┏━━

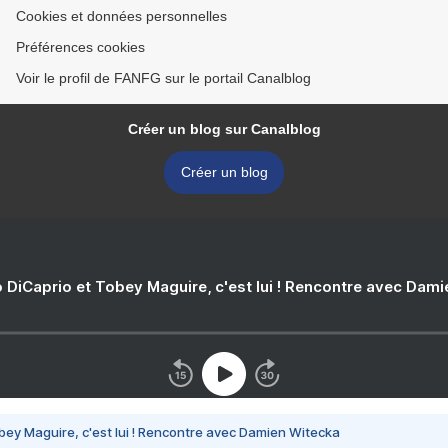
Cookies et données personnelles
Préférences cookies
Voir le profil de FANFG sur le portail Canalblog
Créer un blog sur Canalblog
Créer un blog
 DiCaprio et Tobey Maguire, c'est lui ! Rencontre avec Dam
bey Maguire, c'est lui ! Rencontre avec Damien Witecka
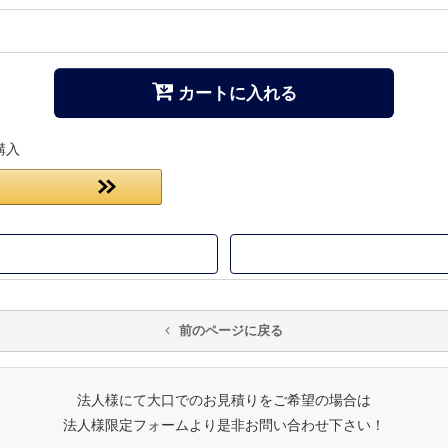
カートに入れる
購入
前のページに戻る
法人様にて大口でのお見積りをご希望の場合は
法人様限定フォームより是非お問い合わせ下さい！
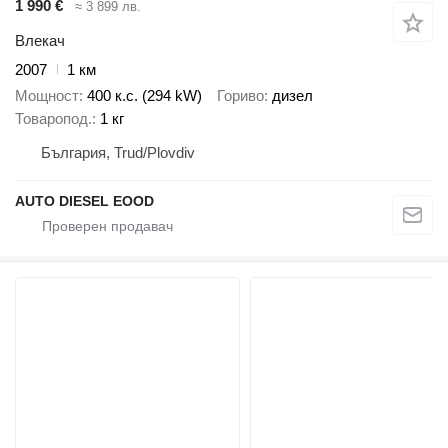
1 990 €
≈ 3 899 лв.
Влекач
2007
1 км
Мощност
400 к.с. (294 kW)
Гориво
дизел
Товаропод.
1 кг
България, Trud/Plovdiv
AUTO DIESEL EOOD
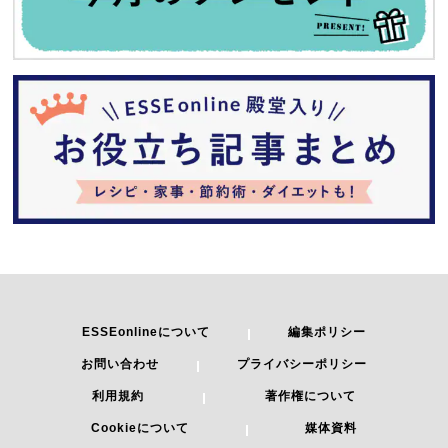
ESSEonlineについて
編集ポリシー
お問い合わせ
プライバシーポリシー
利用規約
著作権について
Cookieについて
媒体資料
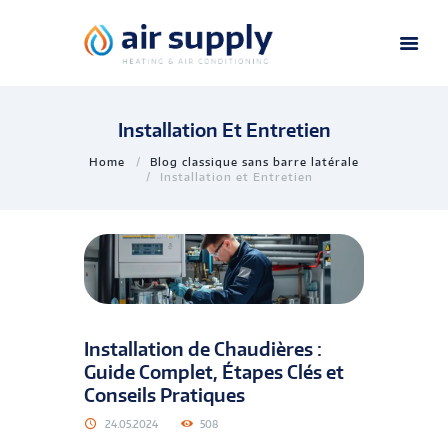
Installation Et Entretien
Home
Blog classique sans barre latérale
Installation et Entretien
Installation de Chaudières :
Guide Complet, Étapes Clés et
Conseils Pratiques
24.05.2024
508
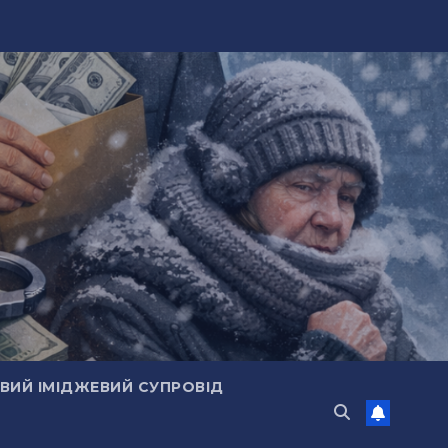
ИЙ ІМІДЖЕВИЙ СУПРОВІД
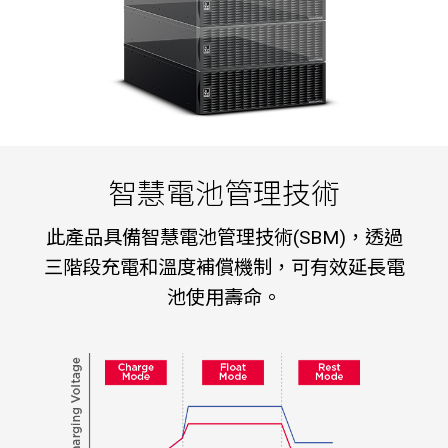
智慧電池管理技術
此產品具備智慧電池管理技術(SBM)，透過
三階段充電和溫度補償機制，可有效延長電
池使用壽命。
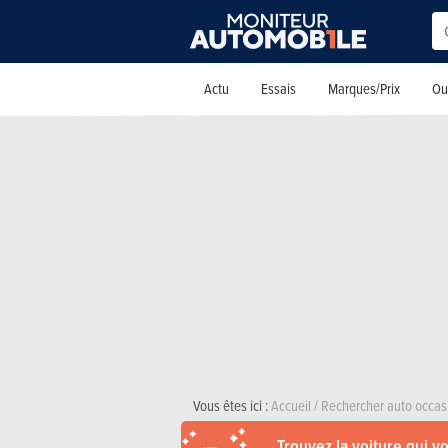
Actu
Essais
Marques/Prix
Out
Vous êtes ici :
Accueil
/
Rechercher auto occas
Trouvez la voiture qui v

┗━━

TASK
Tell how many lines of the material above hold "Maguire", answering with a bare number.

WRITTEN RESPONSE
2